Przejdź do treści

Kiedy kończy się SMOG?

Wszyscy znają legendę o smoku wawelskim, który zginął z rąk Dratewki z użyciem siarki. Po setkach lat smok powrócił i truje nas o wiele groźniej. Przybrał imię SMOG i zaczął mścić się w mieście, w którym poległ. Szybko przeniósł się na inne miasta, albowiem jego żądza zniszczenia nie zna granic. Jak to dobrze by było, gdyby ta dalsza część opowieści też okazała się legendą. Niestety zagrożenie jest realne.

mężczyzna w dymie

Każdego dnia, głównie w okresie zimowym, słyszymy: smog atakuje, smog zagraża życiu, smog truje, negatywny wpływ smogu, przekroczone normy powietrza itp., itd. Większość osób nadal nie wie co to jest smog. Uważają to za wymysł, lub też konspiracyjną zmowę. Tak, naprawdę można usłyszeć takie stwierdzenia. Po prostu nie wierzą w jego istnienie, albo też nie zgadzają się ze szkodliwościami do jakich ów smog się przyczynia. Dlatego bardzo ważna jest edukacja ludzi na temat smogu, bo zdecydowanie jego większość pochodzi z domowych palenisk, które emitują niską emisję. Smog to pyły zawieszone, smog to benzen, smog to dwutlenek siarki, smog to zabójca. Powolny, cichy i bardzo skuteczny zabójca. Walka z nim jest możliwa tylko jeśli wszyscy zjednoczymy swoje siły.

 

Przejdźmy jednak do meritum tego tekstu, czyli spróbujmy odpowiedzieć na pytanie: Kiedy kończy się smog? Można wywnioskować, że wraz z przyjściem ciepłych dni, ale niestety to nie do końca prawda. Otóż w wielu rejonach Polski notuje się przekroczone normy zanieczyszczeń powietrza, także wiosną, a nawet latem. Musimy zrozumieć, że im większa aglomeracja, tym większy problem z jakością powietrza. Duża ilość samochodów, gęsta zabudowa i coraz mniejsza ilość zieleni to jedne z głównych przyczyn powstawania smogu. Warto też podkreślić, że w miastach, które spełniają powyższe warunki, w miesiącach letnich można zaobserwować powstawanie smogu fotochemicznego. Odpowiedzialny jest za produkcję tlenków azotu, tlenku węgla i węglowodorów.

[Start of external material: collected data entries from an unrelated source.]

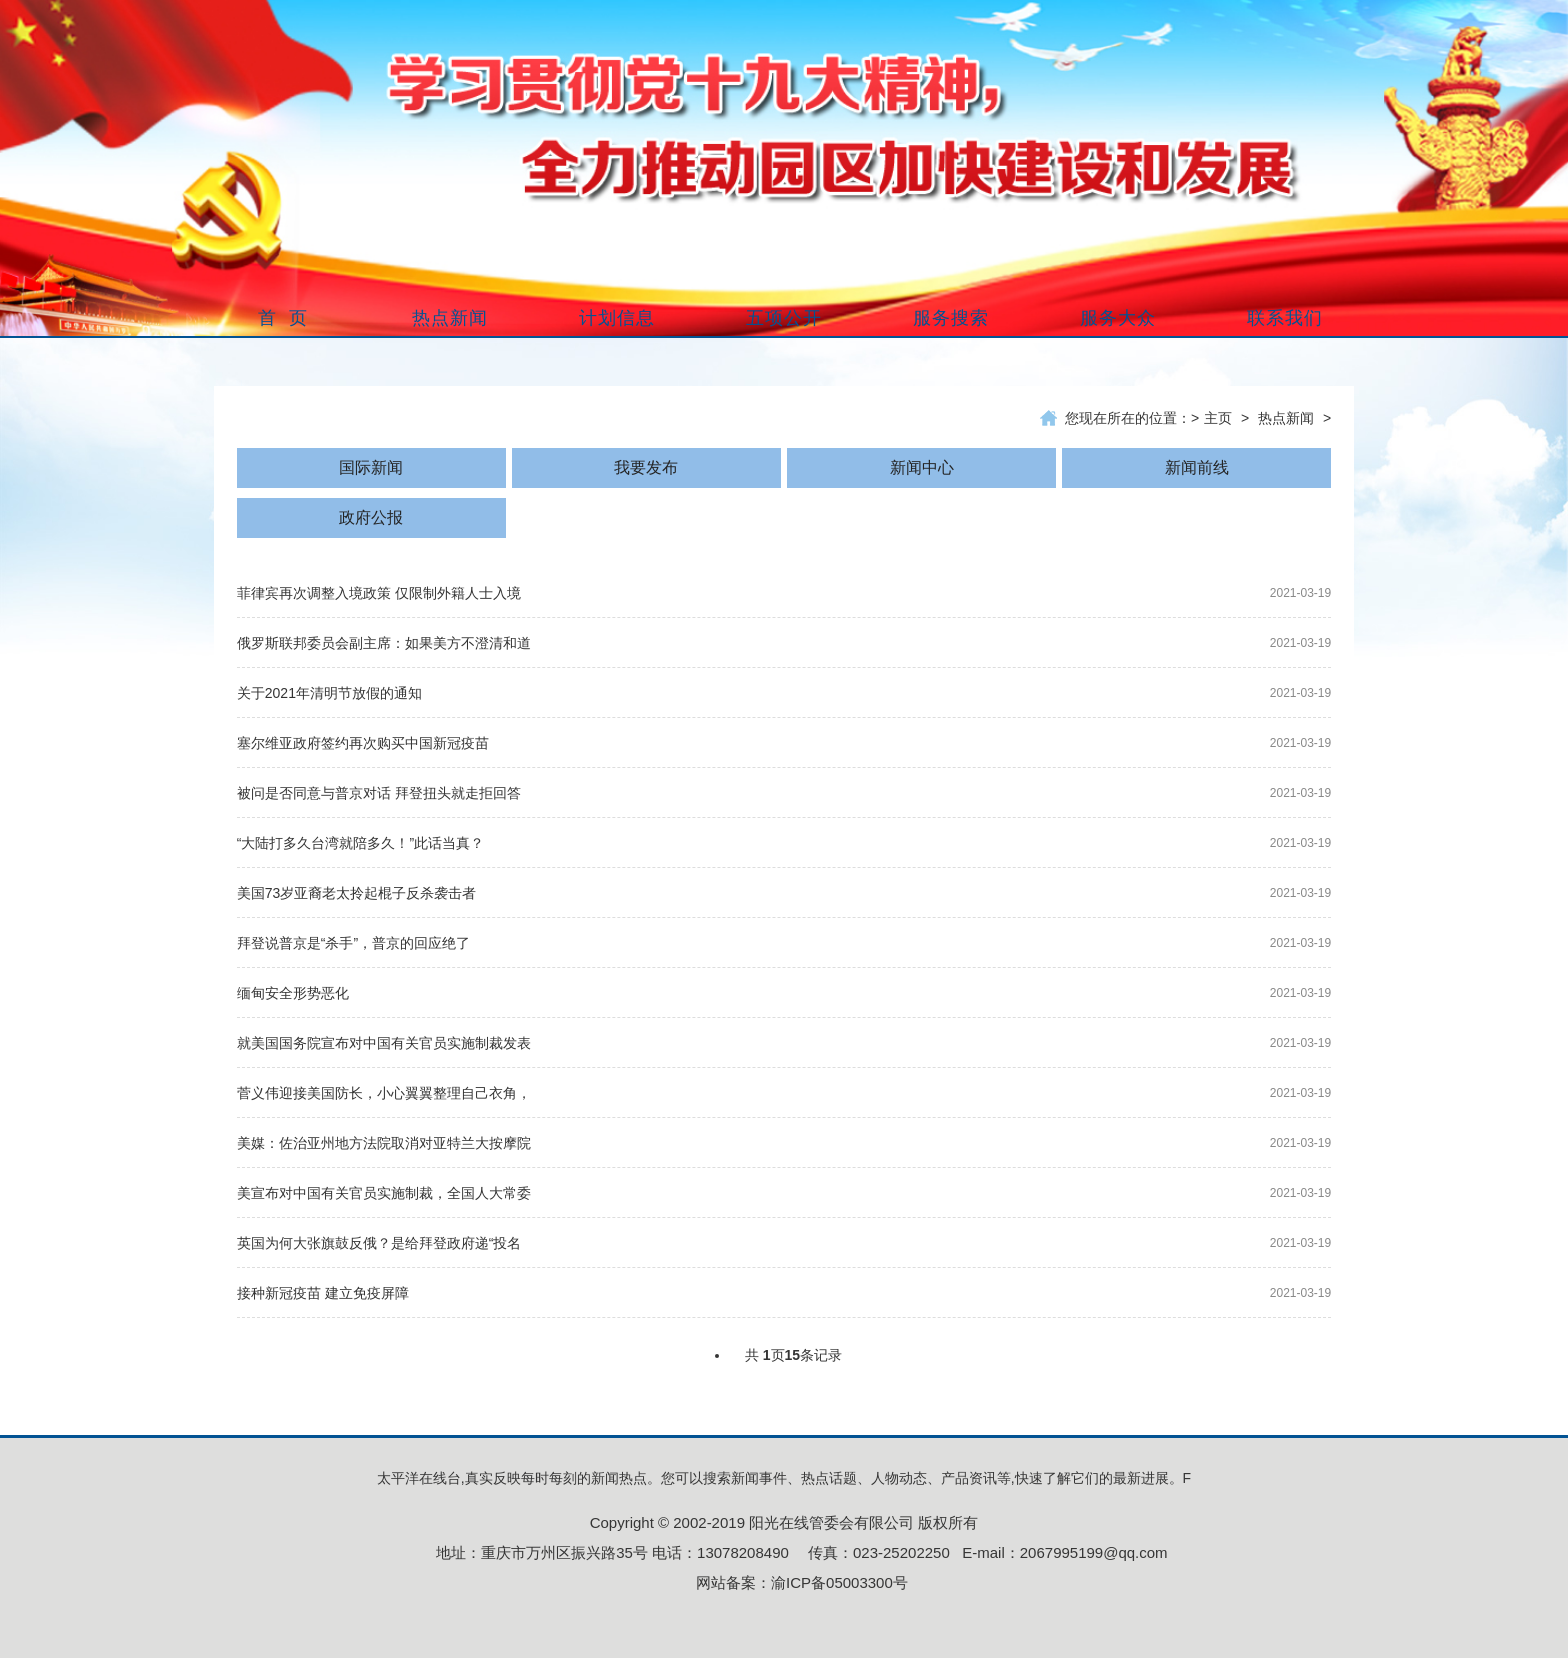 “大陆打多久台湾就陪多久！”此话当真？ (360, 843)
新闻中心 (922, 467)
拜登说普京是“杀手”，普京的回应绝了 (353, 943)
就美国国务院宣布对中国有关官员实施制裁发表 (384, 1043)
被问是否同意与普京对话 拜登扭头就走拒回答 (379, 793)
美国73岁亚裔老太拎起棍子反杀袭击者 (357, 893)
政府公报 (371, 517)
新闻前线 (1197, 467)
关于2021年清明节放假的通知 (329, 693)
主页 (1218, 418)
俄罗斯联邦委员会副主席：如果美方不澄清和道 (384, 643)
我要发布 (646, 467)
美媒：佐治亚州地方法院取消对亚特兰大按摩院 (384, 1143)
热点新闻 (1286, 418)
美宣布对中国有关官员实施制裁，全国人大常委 (384, 1193)
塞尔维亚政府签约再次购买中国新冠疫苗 (363, 743)
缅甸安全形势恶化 (293, 993)
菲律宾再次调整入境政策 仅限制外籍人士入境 (379, 593)
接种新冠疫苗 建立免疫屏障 (323, 1293)
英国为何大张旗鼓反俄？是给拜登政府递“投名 (379, 1243)
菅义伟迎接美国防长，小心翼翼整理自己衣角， (384, 1093)
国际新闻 (371, 467)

W jakich miesiącach smog jest największy?

Gehenna zaczyna się już od października i trwa nawet do maja. Ogólnie nie ma reguły, w którym z tych miesiąców sytuacja jest najgorsza, wszystko zależy od panującej temperatury, Mówiąc w skrócie, im mniej stopni za oknem, tym większe zanieczyszczenie powietrza. Czynnikami równie ważnymi są: wilgotność powietrza i prędkość wiatru. Jeżeli mamy do czynienia z wyżem, w którym jest słonecznie, jest duży mróz , bezwietrznie, a do tego wysoka wilgotność powietrza to mamy pewność, że powietrze w większości miast w Polsce jest trujące.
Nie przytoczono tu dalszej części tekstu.